■ Instructions for the task
Repeat the listing that follows character for character, omitting images.

^^^^

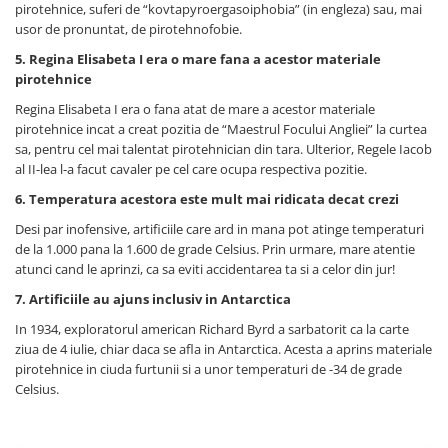
pirotehnice, suferi de “kovtapyroergasoiphobia” (in engleza) sau, mai
usor de pronuntat, de pirotehnofobie.
5. Regina Elisabeta I era o mare fana a acestor materiale
pirotehnice
Regina Elisabeta I era o fana atat de mare a acestor materiale
pirotehnice incat a creat pozitia de “Maestrul Focului Angliei” la curtea
sa, pentru cel mai talentat pirotehnician din tara. Ulterior, Regele Iacob
al II-lea l-a facut cavaler pe cel care ocupa respectiva pozitie.
6. Temperatura acestora este mult mai ridicata decat crezi
Desi par inofensive, artificiile care ard in mana pot atinge temperaturi
de la 1.000 pana la 1.600 de grade Celsius. Prin urmare, mare atentie
atunci cand le aprinzi, ca sa eviti accidentarea ta si a celor din jur!
7. Artificiile au ajuns inclusiv in Antarctica
In 1934, exploratorul american Richard Byrd a sarbatorit ca la carte
ziua de 4 iulie, chiar daca se afla in Antarctica. Acesta a aprins materiale
pirotehnice in ciuda furtunii si a unor temperaturi de -34 de grade
Celsius.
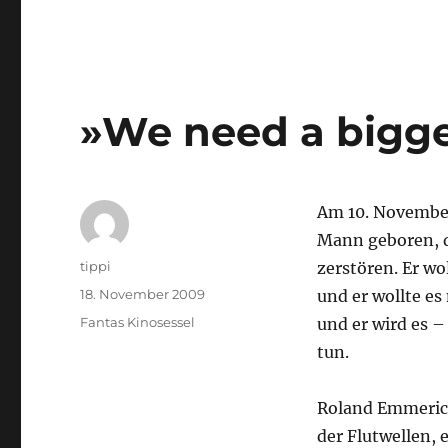
»We need a bigge
Am 10. November
Mann geboren, de
Autor
tippi
zerstören. Er w
Veröffentlicht
18. November 2009
und er wollte es
am
Kategorien
Fantas Kinosessel
und er wird es –
tun.
Roland Emmerich
der Flutwellen, 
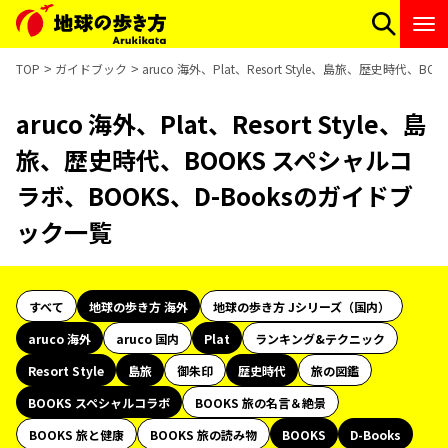
TOP
ガイドブック
aruco 海外、Plat、Resort Style、島旅、歴史時代
aruco 海外、Plat、Resort Style、島
旅、歴史時代、BOOKS スペシャルコ
ラボ、BOOKS、D-Booksのガイドブ
ック一覧
すべて
地球の歩き方 海外
地球の歩き方 Jシリーズ（国内）
aruco 海外
aruco 国内
Plat
ランキング&テクニック
Resort Style
島旅
御朱印
歴史時代
旅の図鑑
BOOKS スペシャルコラボ
BOOKS 旅の名言＆絶景
BOOKS 旅と健康
BOOKS 旅の読み物
BOOKS
D-Books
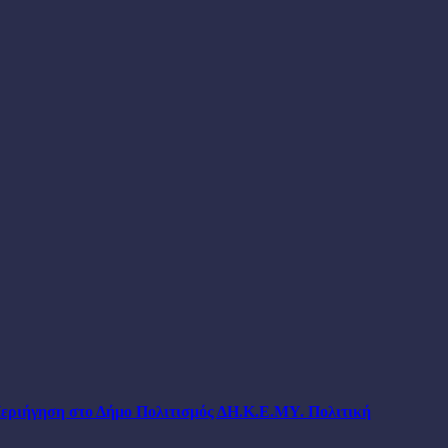
εριήγηση στο Δήμο
Πολιτισμός
ΔΗ.Κ.Ε.ΜΥ.
Πολιτική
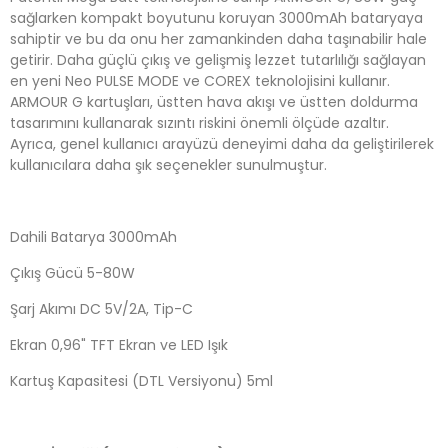
sağlarken kompakt boyutunu koruyan 3000mAh bataryaya
sahiptir ve bu da onu her zamankinden daha taşınabilir hale
getirir. Daha güçlü çıkış ve gelişmiş lezzet tutarlılığı sağlayan
en yeni Neo PULSE MODE ve COREX teknolojisini kullanır.
ARMOUR G kartuşları, üstten hava akışı ve üstten doldurma
tasarımını kullanarak sızıntı riskini önemli ölçüde azaltır.
Ayrıca, genel kullanıcı arayüzü deneyimi daha da geliştirilerek
kullanıcılara daha şık seçenekler sunulmuştur.
Dahili Batarya 3000mAh
Çıkış Gücü 5-80W
Şarj Akımı DC 5V/2A, Tip-C
Ekran 0,96" TFT Ekran ve LED Işık
Kartuş Kapasitesi (DTL Versiyonu) 5ml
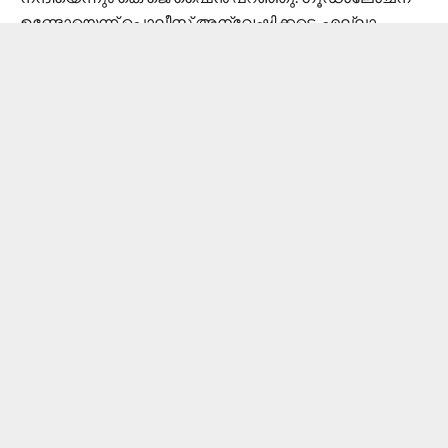
ഉണ്ടോയെന്ന് പൊലീസ് അന്വേഷിക്കട്ടെ. എല്ലാ
ദേവന്മാരും പരാജയപ്പെട്ടിടത്ത് ദുർഗ അവതരിച്ചെന്ന്
നവരാത്രി ഐതിഹ്യം ഓർമിപ്പിച്ച് കെ ജെ ഷൈൻ
പറഞ്ഞു.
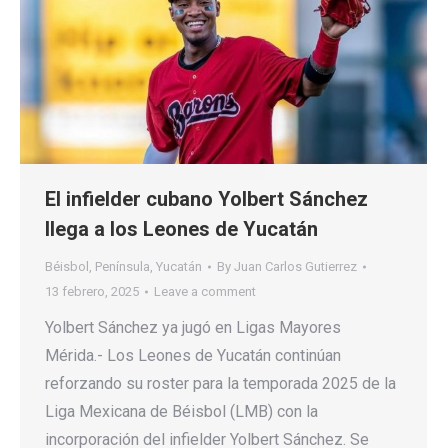
El infielder cubano Yolbert Sánchez
llega a los Leones de Yucatán
Béisbol
,
Península
,
Yucatán
By
Juan Carlos Gutierrez
13 febrero, 2025
Leave a comment
Yolbert Sánchez ya jugó en Ligas Mayores
Mérida.- Los Leones de Yucatán continúan
reforzando su roster para la temporada 2025 de la
Liga Mexicana de Béisbol (LMB) con la
incorporación del infielder Yolbert Sánchez. Se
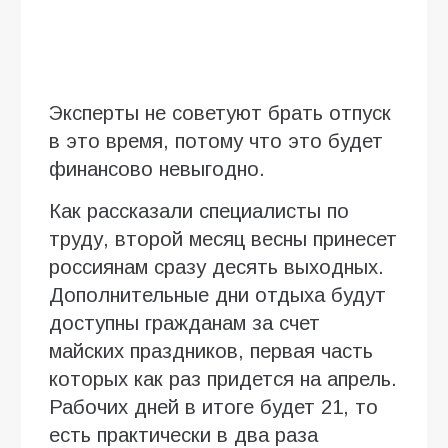
Эксперты не советуют брать отпуск
в это время, потому что это будет
финансово невыгодно.
Как рассказали специалисты по
труду, второй месяц весны принесет
россиянам сразу десять выходных.
Дополнительные дни отдыха будут
доступны гражданам за счет
майских праздников, первая часть
которых как раз придется на апрель.
Рабочих дней в итоге будет 21, то
есть практически в два раза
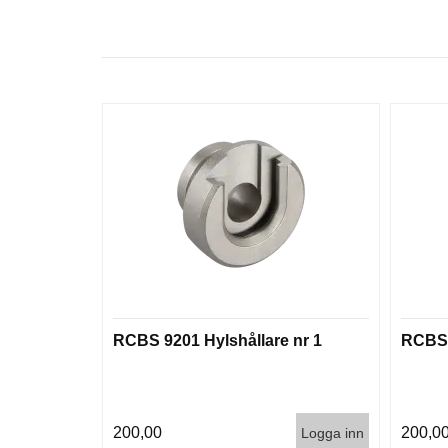
RCBS 9201 Hylshållare nr 1
RCBS 
200,00
200,0
Logga inn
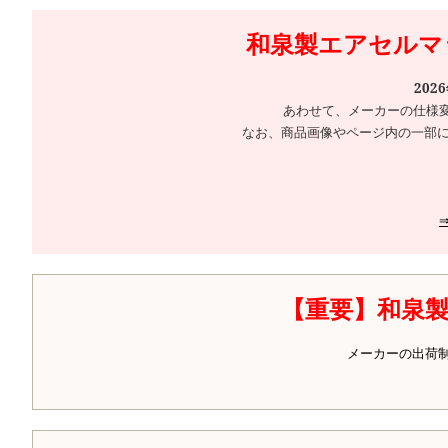
和泉製エアセルマッ
202
あわせて、メーカーの仕様
なお、商品画像やページ内の一部に
【重要】和泉
メーカーの出荷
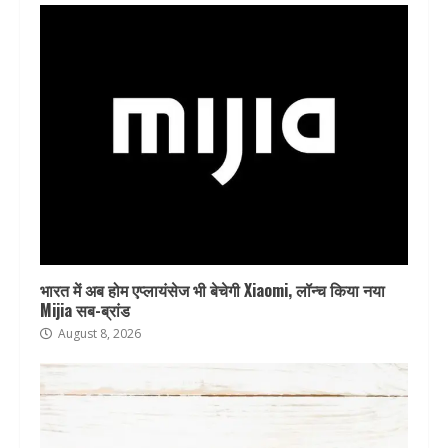
भारत में अब होम एप्लायंसेज भी बेचेगी Xiaomi, लॉन्च किया नया
Mijia सब-ब्रांड
August 8, 2026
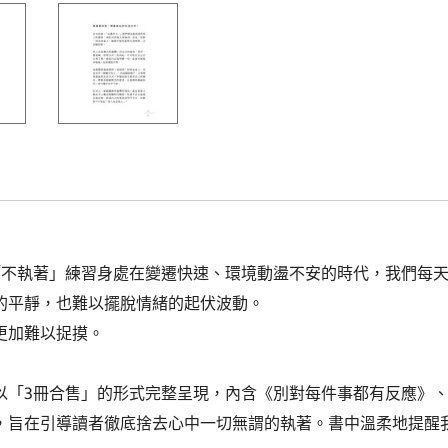
「不執著」練習身處在變遷快速、環境動盪不安的時代，我們每
的平靜，也難以擺脫情緒的起伏波動。
更加難以捉摸。
以「3冊合售」的形式完整呈現，內含《別對每件事都有反應》
，旨在引導讀者徹底捨去心中一切無謂的執著。書中溫柔地提醒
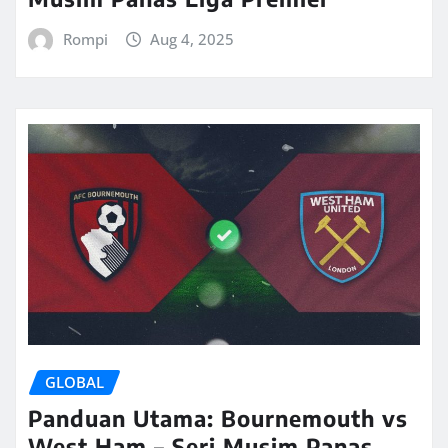
Rompi
Aug 4, 2025
GLOBAL
Panduan Utama: Bournemouth vs
West Ham – Seri Musim Panas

^^^^

■ Output of the exercise
pirotehnice, suferi de “kovtapyroergasoiphobia” (in engleza) sau, mai
usor de pronuntat, de pirotehnofobie.
5. Regina Elisabeta I era o mare fana a acestor materiale
pirotehnice
Regina Elisabeta I era o fana atat de mare a acestor materiale
pirotehnice incat a creat pozitia de “Maestrul Focului Angliei” la curtea
sa, pentru cel mai talentat pirotehnician din tara. Ulterior, Regele Iacob
al II-lea l-a facut cavaler pe cel care ocupa respectiva pozitie.
6. Temperatura acestora este mult mai ridicata decat crezi
Desi par inofensive, artificiile care ard in mana pot atinge temperaturi
de la 1.000 pana la 1.600 de grade Celsius. Prin urmare, mare atentie
atunci cand le aprinzi, ca sa eviti accidentarea ta si a celor din jur!
7. Artificiile au ajuns inclusiv in Antarctica
In 1934, exploratorul american Richard Byrd a sarbatorit ca la carte
ziua de 4 iulie, chiar daca se afla in Antarctica. Acesta a aprins materiale
pirotehnice in ciuda furtunii si a unor temperaturi de -34 de grade
Celsius.
»We need a bigge
Am 10. November
Mann geboren, de
Autor
tippi
zerstören. Er w
Veröffentlicht
18. November 2009
und er wollte es
am
Kategorien
Fantas Kinosessel
und er wird es –
tun.
Roland Emmerich
der Flutwellen, 
TOP
ガイドブック
aruco 海外、Plat、Resort Style、島旅、歴史時代
aruco 海外、Plat、Resort Style、島
旅、歴史時代、BOOKS スペシャルコ
ラボ、BOOKS、D-Booksのガイドブ
ック一覧
すべて
地球の歩き方 海外
地球の歩き方 Jシリーズ（国内）
aruco 海外
aruco 国内
Plat
ランキング&テクニック
Resort Style
島旅
御朱印
歴史時代
旅の図鑑
BOOKS スペシャルコラボ
BOOKS 旅の名言＆絶景
BOOKS 旅と健康
BOOKS 旅の読み物
BOOKS
D-Books
εριήγηση στο Δήμο
Πολιτισμός
ΔΗ.Κ.Ε.ΜΥ.
Πολιτική
sağlarken kompakt boyutunu koruyan 3000mAh bataryaya
sahiptir ve bu da onu her zamankinden daha taşınabilir hale
getirir. Daha güçlü çıkış ve gelişmiş lezzet tutarlılığı sağlayan
en yeni Neo PULSE MODE ve COREX teknolojisini kullanır.
ARMOUR G kartuşları, üstten hava akışı ve üstten doldurma
tasarımını kullanarak sızıntı riskini önemli ölçüde azaltır.
Ayrıca, genel kullanıcı arayüzü deneyimi daha da geliştirilerek
kullanıcılara daha şık seçenekler sunulmuştur.
Dahili Batarya 3000mAh
Çıkış Gücü 5-80W
Şarj Akımı DC 5V/2A, Tip-C
Ekran 0,96" TFT Ekran ve LED Işık
Kartuş Kapasitesi (DTL Versiyonu) 5ml
ഉണ്ടോയെന്ന് പൊലീസ് അന്വേഷിക്കട്ടെ. എല്ലാ
ദേവന്മാരും പരാജയപ്പെട്ടിടത്ത് ദുർഗ അവതരിച്ചെന്ന്
നവരാത്രി ഐതിഹ്യം ഓർമിപ്പിച്ച് കെ ജെ ഷൈൻ
പറഞ്ഞു.
El infielder cubano Yolbert Sánchez
llega a los Leones de Yucatán
Béisbol
,
Península
,
Yucatán
By
Juan Carlos Gutierrez
13 febrero, 2025
Leave a comment
Yolbert Sánchez ya jugó en Ligas Mayores
Mérida.- Los Leones de Yucatán continúan
reforzando su roster para la temporada 2025 de la
Liga Mexicana de Béisbol (LMB) con la
incorporación del infielder Yolbert Sánchez. Se
Эксперты не советуют брать отпуск
в это время, потому что это будет
финансово невыгодно.
Как рассказали специалисты по
труду, второй месяц весны принесет
россиянам сразу десять выходных.
Дополнительные дни отдыха будут
доступны гражданам за счет
майских праздников, первая часть
которых как раз придется на апрель.
Рабочих дней в итоге будет 21, то
есть практически в два раза
RCBS 9201 Hylshållare nr 1
RCBS 
200,00
200,0
Logga inn
和泉製エアセルマッ
202
あわせて、メーカーの仕様
なお、商品画像やページ内の一部に
【重要】和泉
メーカーの出荷
भारत में अब होम एप्लायंसेज भी बेचेगी Xiaomi, लॉन्च किया नया
Mijia सब-ब्रांड
August 8, 2026
「不執著」練習身處在變遷快速、環境動盪不安的時代，我們每
的平靜，也難以擺脫情緒的起伏波動。
更加難以捉摸。
以「3冊合售」的形式完整呈現，內含《別對每件事都有反應》
，旨在引導讀者徹底捨去心中一切無謂的執著。書中溫柔地提醒
Rompi
Aug 4, 2025
GLOBAL
Panduan Utama: Bournemouth vs
West Ham – Seri Musim Panas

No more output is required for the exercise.